Posted by Doug Sheridan - EnergyPoint Research
It is said what CEOs most enjoy is a challenge with outsize reward. If so, Mark McCollum should be ecstatic. As the incoming CEO of Weatherford International, he is now tasked with resurrecting one of the more perennially promising, yet frustratingly underachieving, companies in the oil patch.
McCollum's predecessor, long-time CEO Bernard Duroc-Danner, built an organization with a global presence and broad portfolio. However, the company found itself adrift in recent years as a string of financial losses and shifting strategies undermined employee morale and depleted investor confidence.

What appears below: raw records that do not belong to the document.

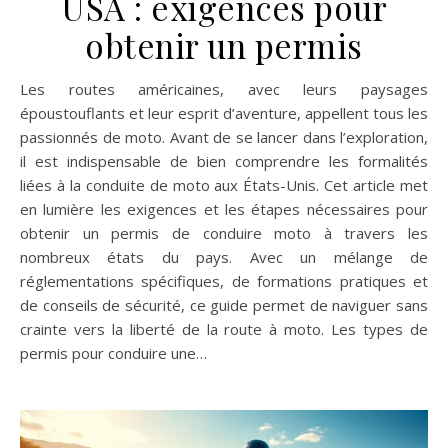
USA : exigences pour
obtenir un permis
Les routes américaines, avec leurs paysages
époustouflants et leur esprit d’aventure, appellent tous les
passionnés de moto. Avant de se lancer dans l’exploration,
il est indispensable de bien comprendre les formalités
liées à la conduite de moto aux États-Unis. Cet article met
en lumière les exigences et les étapes nécessaires pour
obtenir un permis de conduire moto à travers les
nombreux états du pays. Avec un mélange de
réglementations spécifiques, de formations pratiques et
de conseils de sécurité, ce guide permet de naviguer sans
crainte vers la liberté de la route à moto. Les types de
permis pour conduire une…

Weatherford's problems are not for lack of market interest. For years, customers mostly engaged with the company due to its pricing—which falls between larger integrated competitors and smaller regional suppliers. The result was a steady diet of lower-margin business.
While this positioning was far from ideal, it kept the company in the game. It also kept it its products and services in front of customers. All the while, Weatherford's promise remained its biggest asset as the company worked to build capabilities and a track record to rival its peers. Unfortunately, fulfillment of the promise never arrived.
What did arrive in 2014 was the worst industry downturn in a generation. And by Fall 2016, Duroc-Danner was out. In the ensuing months, the board and interim CEO, Krishna Shivram, moved to stabilize the company and restore confidence. A combination of equity offerings, debt restructurings, strategic partnerships—and a business mix tilted toward North American land—all helped improve the company's footing.
It's not clear the direction McCollum will take the company from here. Shivram and the board introduced a tentative strategy centered on well construction and production optimization. Although Weatherford has an existing portfolio of offerings in both segments, recent customer ratings suggest certain lines need some polish.